#### WHAT THIS TASK INVOLVES:
Please retype every entry, keeping each one exactly as written.
:: DATA RECORDS ::
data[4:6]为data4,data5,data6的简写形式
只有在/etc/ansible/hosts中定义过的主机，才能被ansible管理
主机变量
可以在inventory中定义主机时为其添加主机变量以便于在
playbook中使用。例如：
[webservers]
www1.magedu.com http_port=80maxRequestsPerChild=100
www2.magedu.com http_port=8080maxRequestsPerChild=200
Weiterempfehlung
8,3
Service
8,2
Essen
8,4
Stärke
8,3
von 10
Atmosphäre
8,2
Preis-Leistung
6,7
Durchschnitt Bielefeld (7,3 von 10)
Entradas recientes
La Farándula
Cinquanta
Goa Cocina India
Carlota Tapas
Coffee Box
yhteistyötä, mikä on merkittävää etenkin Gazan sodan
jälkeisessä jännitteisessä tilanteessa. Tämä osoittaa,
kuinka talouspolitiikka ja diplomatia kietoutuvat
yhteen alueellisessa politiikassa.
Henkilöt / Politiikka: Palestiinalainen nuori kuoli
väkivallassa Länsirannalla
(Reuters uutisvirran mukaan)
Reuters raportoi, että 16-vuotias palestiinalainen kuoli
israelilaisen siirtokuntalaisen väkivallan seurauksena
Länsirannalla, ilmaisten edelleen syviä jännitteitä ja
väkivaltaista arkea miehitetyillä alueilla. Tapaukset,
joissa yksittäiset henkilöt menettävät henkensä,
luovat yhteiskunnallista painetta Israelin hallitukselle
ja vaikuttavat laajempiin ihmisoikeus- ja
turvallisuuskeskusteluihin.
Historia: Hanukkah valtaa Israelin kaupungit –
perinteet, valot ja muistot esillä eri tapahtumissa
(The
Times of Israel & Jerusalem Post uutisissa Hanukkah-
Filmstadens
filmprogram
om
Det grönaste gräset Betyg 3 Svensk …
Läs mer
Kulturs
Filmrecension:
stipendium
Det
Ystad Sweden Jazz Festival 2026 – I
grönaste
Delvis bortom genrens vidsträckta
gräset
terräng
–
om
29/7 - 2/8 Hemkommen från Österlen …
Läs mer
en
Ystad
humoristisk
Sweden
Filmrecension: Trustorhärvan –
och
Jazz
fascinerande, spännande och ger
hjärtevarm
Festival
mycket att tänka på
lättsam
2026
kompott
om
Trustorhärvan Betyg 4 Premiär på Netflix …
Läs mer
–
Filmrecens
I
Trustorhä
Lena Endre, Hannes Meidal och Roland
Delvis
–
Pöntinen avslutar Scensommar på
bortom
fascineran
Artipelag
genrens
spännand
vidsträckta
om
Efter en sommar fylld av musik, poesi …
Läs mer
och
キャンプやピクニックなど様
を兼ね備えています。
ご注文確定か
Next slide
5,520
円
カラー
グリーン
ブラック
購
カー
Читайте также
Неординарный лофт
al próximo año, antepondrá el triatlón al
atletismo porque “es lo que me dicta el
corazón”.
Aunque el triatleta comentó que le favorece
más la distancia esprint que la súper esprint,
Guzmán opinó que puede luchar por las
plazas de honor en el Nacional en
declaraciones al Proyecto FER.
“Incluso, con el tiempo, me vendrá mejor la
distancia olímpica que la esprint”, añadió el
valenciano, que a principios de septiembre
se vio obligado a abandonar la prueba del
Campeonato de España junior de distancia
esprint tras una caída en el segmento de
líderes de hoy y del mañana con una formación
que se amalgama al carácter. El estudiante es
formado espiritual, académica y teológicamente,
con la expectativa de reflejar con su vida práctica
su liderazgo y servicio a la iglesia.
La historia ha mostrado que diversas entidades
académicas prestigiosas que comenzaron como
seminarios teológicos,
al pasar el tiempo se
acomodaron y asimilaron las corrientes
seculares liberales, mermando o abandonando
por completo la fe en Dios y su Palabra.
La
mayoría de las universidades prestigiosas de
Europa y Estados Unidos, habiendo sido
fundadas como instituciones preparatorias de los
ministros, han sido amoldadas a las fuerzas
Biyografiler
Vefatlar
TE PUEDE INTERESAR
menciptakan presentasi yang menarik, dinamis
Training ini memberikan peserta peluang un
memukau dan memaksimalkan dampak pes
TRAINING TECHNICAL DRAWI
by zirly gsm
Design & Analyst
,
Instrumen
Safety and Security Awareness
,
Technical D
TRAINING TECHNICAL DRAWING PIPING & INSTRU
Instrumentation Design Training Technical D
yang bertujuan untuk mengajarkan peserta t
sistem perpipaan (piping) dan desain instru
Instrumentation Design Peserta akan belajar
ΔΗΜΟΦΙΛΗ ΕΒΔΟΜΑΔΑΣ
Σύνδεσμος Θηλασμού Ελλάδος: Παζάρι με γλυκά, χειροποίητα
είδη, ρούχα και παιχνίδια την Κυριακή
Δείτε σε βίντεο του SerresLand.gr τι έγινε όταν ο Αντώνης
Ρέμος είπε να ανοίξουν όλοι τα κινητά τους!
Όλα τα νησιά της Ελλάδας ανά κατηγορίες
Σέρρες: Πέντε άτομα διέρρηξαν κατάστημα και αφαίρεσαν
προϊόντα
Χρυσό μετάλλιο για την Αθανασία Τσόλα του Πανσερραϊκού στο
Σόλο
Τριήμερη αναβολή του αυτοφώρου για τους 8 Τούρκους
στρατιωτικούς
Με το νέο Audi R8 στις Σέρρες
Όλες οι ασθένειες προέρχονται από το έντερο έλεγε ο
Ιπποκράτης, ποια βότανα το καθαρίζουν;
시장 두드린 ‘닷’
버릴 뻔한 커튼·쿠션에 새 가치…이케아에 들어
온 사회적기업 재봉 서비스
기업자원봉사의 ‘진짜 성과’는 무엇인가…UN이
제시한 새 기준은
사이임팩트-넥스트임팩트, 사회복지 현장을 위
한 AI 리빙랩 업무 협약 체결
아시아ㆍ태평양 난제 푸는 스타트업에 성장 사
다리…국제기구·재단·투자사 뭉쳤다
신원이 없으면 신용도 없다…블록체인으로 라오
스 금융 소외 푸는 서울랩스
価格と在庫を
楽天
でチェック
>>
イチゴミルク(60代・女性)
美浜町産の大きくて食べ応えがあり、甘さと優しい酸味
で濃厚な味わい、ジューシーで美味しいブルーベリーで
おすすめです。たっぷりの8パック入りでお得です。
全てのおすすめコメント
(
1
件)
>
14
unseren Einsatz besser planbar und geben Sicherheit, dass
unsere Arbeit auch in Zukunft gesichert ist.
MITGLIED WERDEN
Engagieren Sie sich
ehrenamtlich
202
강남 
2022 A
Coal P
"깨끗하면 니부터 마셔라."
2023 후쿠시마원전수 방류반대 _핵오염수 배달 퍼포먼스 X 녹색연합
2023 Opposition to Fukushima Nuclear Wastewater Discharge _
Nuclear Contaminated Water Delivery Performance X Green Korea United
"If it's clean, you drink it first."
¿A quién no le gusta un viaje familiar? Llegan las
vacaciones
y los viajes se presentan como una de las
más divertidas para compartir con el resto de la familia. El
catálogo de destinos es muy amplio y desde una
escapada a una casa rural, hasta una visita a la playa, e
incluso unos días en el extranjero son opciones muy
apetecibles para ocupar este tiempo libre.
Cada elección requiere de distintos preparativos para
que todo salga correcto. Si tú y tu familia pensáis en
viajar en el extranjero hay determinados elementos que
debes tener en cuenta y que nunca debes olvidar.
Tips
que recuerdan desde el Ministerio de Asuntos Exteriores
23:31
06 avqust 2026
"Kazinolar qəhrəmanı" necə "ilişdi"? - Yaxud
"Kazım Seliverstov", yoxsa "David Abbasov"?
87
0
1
:::
#### EXPECTED ANSWER:
data[4:6]为data4,data5,data6的简写形式
只有在/etc/ansible/hosts中定义过的主机，才能被ansible管理
主机变量
可以在inventory中定义主机时为其添加主机变量以便于在
playbook中使用。例如：
[webservers]
www1.magedu.com http_port=80maxRequestsPerChild=100
www2.magedu.com http_port=8080maxRequestsPerChild=200
Weiterempfehlung
8,3
Service
8,2
Essen
8,4
Stärke
8,3
von 10
Atmosphäre
8,2
Preis-Leistung
6,7
Durchschnitt Bielefeld (7,3 von 10)
Entradas recientes
La Farándula
Cinquanta
Goa Cocina India
Carlota Tapas
Coffee Box
yhteistyötä, mikä on merkittävää etenkin Gazan sodan
jälkeisessä jännitteisessä tilanteessa. Tämä osoittaa,
kuinka talouspolitiikka ja diplomatia kietoutuvat
yhteen alueellisessa politiikassa.
Henkilöt / Politiikka: Palestiinalainen nuori kuoli
väkivallassa Länsirannalla
(Reuters uutisvirran mukaan)
Reuters raportoi, että 16-vuotias palestiinalainen kuoli
israelilaisen siirtokuntalaisen väkivallan seurauksena
Länsirannalla, ilmaisten edelleen syviä jännitteitä ja
väkivaltaista arkea miehitetyillä alueilla. Tapaukset,
joissa yksittäiset henkilöt menettävät henkensä,
luovat yhteiskunnallista painetta Israelin hallitukselle
ja vaikuttavat laajempiin ihmisoikeus- ja
turvallisuuskeskusteluihin.
Historia: Hanukkah valtaa Israelin kaupungit –
perinteet, valot ja muistot esillä eri tapahtumissa
(The
Times of Israel & Jerusalem Post uutisissa Hanukkah-
Filmstadens
filmprogram
om
Det grönaste gräset Betyg 3 Svensk …
Läs mer
Kulturs
Filmrecension:
stipendium
Det
Ystad Sweden Jazz Festival 2026 – I
grönaste
Delvis bortom genrens vidsträckta
gräset
terräng
–
om
29/7 - 2/8 Hemkommen från Österlen …
Läs mer
en
Ystad
humoristisk
Sweden
Filmrecension: Trustorhärvan –
och
Jazz
fascinerande, spännande och ger
hjärtevarm
Festival
mycket att tänka på
lättsam
2026
kompott
om
Trustorhärvan Betyg 4 Premiär på Netflix …
Läs mer
–
Filmrecens
I
Trustorhä
Lena Endre, Hannes Meidal och Roland
Delvis
–
Pöntinen avslutar Scensommar på
bortom
fascineran
Artipelag
genrens
spännand
vidsträckta
om
Efter en sommar fylld av musik, poesi …
Läs mer
och
キャンプやピクニックなど様
を兼ね備えています。
ご注文確定か
Next slide
5,520
円
カラー
グリーン
ブラック
購
カー
Читайте также
Неординарный лофт
al próximo año, antepondrá el triatlón al
atletismo porque “es lo que me dicta el
corazón”.
Aunque el triatleta comentó que le favorece
más la distancia esprint que la súper esprint,
Guzmán opinó que puede luchar por las
plazas de honor en el Nacional en
declaraciones al Proyecto FER.
“Incluso, con el tiempo, me vendrá mejor la
distancia olímpica que la esprint”, añadió el
valenciano, que a principios de septiembre
se vio obligado a abandonar la prueba del
Campeonato de España junior de distancia
esprint tras una caída en el segmento de
líderes de hoy y del mañana con una formación
que se amalgama al carácter. El estudiante es
formado espiritual, académica y teológicamente,
con la expectativa de reflejar con su vida práctica
su liderazgo y servicio a la iglesia.
La historia ha mostrado que diversas entidades
académicas prestigiosas que comenzaron como
seminarios teológicos,
al pasar el tiempo se
acomodaron y asimilaron las corrientes
seculares liberales, mermando o abandonando
por completo la fe en Dios y su Palabra.
La
mayoría de las universidades prestigiosas de
Europa y Estados Unidos, habiendo sido
fundadas como instituciones preparatorias de los
ministros, han sido amoldadas a las fuerzas
Biyografiler
Vefatlar
TE PUEDE INTERESAR
menciptakan presentasi yang menarik, dinamis
Training ini memberikan peserta peluang un
memukau dan memaksimalkan dampak pes
TRAINING TECHNICAL DRAWI
by zirly gsm
Design & Analyst
,
Instrumen
Safety and Security Awareness
,
Technical D
TRAINING TECHNICAL DRAWING PIPING & INSTRU
Instrumentation Design Training Technical D
yang bertujuan untuk mengajarkan peserta t
sistem perpipaan (piping) dan desain instru
Instrumentation Design Peserta akan belajar
ΔΗΜΟΦΙΛΗ ΕΒΔΟΜΑΔΑΣ
Σύνδεσμος Θηλασμού Ελλάδος: Παζάρι με γλυκά, χειροποίητα
είδη, ρούχα και παιχνίδια την Κυριακή
Δείτε σε βίντεο του SerresLand.gr τι έγινε όταν ο Αντώνης
Ρέμος είπε να ανοίξουν όλοι τα κινητά τους!
Όλα τα νησιά της Ελλάδας ανά κατηγορίες
Σέρρες: Πέντε άτομα διέρρηξαν κατάστημα και αφαίρεσαν
προϊόντα
Χρυσό μετάλλιο για την Αθανασία Τσόλα του Πανσερραϊκού στο
Σόλο
Τριήμερη αναβολή του αυτοφώρου για τους 8 Τούρκους
στρατιωτικούς
Με το νέο Audi R8 στις Σέρρες
Όλες οι ασθένειες προέρχονται από το έντερο έλεγε ο
Ιπποκράτης, ποια βότανα το καθαρίζουν;
시장 두드린 ‘닷’
버릴 뻔한 커튼·쿠션에 새 가치…이케아에 들어
온 사회적기업 재봉 서비스
기업자원봉사의 ‘진짜 성과’는 무엇인가…UN이
제시한 새 기준은
사이임팩트-넥스트임팩트, 사회복지 현장을 위
한 AI 리빙랩 업무 협약 체결
아시아ㆍ태평양 난제 푸는 스타트업에 성장 사
다리…국제기구·재단·투자사 뭉쳤다
신원이 없으면 신용도 없다…블록체인으로 라오
스 금융 소외 푸는 서울랩스
価格と在庫を
楽天
でチェック
>>
イチゴミルク(60代・女性)
美浜町産の大きくて食べ応えがあり、甘さと優しい酸味
で濃厚な味わい、ジューシーで美味しいブルーベリーで
おすすめです。たっぷりの8パック入りでお得です。
全てのおすすめコメント
(
1
件)
>
14
unseren Einsatz besser planbar und geben Sicherheit, dass
unsere Arbeit auch in Zukunft gesichert ist.
MITGLIED WERDEN
Engagieren Sie sich
ehrenamtlich
202
강남 
2022 A
Coal P
"깨끗하면 니부터 마셔라."
2023 후쿠시마원전수 방류반대 _핵오염수 배달 퍼포먼스 X 녹색연합
2023 Opposition to Fukushima Nuclear Wastewater Discharge _
Nuclear Contaminated Water Delivery Performance X Green Korea United
"If it's clean, you drink it first."
¿A quién no le gusta un viaje familiar? Llegan las
vacaciones
y los viajes se presentan como una de las
más divertidas para compartir con el resto de la familia. El
catálogo de destinos es muy amplio y desde una
escapada a una casa rural, hasta una visita a la playa, e
incluso unos días en el extranjero son opciones muy
apetecibles para ocupar este tiempo libre.
Cada elección requiere de distintos preparativos para
que todo salga correcto. Si tú y tu familia pensáis en
viajar en el extranjero hay determinados elementos que
debes tener en cuenta y que nunca debes olvidar.
Tips
que recuerdan desde el Ministerio de Asuntos Exteriores
23:31
06 avqust 2026
"Kazinolar qəhrəmanı" necə "ilişdi"? - Yaxud
"Kazım Seliverstov", yoxsa "David Abbasov"?
87
0
1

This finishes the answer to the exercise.